In Saskatchewan, Canada, it's illegal to drink alcohol while watching exotic dancers.
In the 1940's, California law made it illegal to serve alcohol to a homosexual person.


Anyone under the age of 21 who takes out household trash containing even a single empty alcohol beverage container can be charged with illegal possession of alcohol in Missouri.


Nebraska state law prohibits bars from selling beer unless they are simultaneously brewing a kettle of soup.


State law of North Dakota prohibits serving beer and pretzels at the same time in any bar or restaurant.


Texas state law prohibits taking more than three sips of beer at a time while standing.

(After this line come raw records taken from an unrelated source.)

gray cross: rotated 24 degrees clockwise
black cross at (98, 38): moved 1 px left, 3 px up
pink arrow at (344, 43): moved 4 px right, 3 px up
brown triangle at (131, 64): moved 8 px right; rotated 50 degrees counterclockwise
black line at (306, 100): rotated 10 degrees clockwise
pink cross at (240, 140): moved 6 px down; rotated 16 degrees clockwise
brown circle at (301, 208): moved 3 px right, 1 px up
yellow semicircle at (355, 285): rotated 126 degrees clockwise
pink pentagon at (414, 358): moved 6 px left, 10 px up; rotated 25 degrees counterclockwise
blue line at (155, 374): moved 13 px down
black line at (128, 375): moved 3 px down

In Utah wine used in wine tastings in Utah must not be swallowed. There are no ordinary drinking establishments in Utah; full alcohol service is available only to dues-paying members of private social clubs or a limited number of restaurants that can't advertise, display, or mention the availability of alcohol beverages And it's illegal in Utah to advertise drink prices, alcohol brands, to show a drinking scene o promote happy hour, to advertise free food, or for restaurants to furnish alcohol beverage lists unless a customer specifically requests one.


In West Virginia, bars can advertise alcohol beverage prices, but not brand names.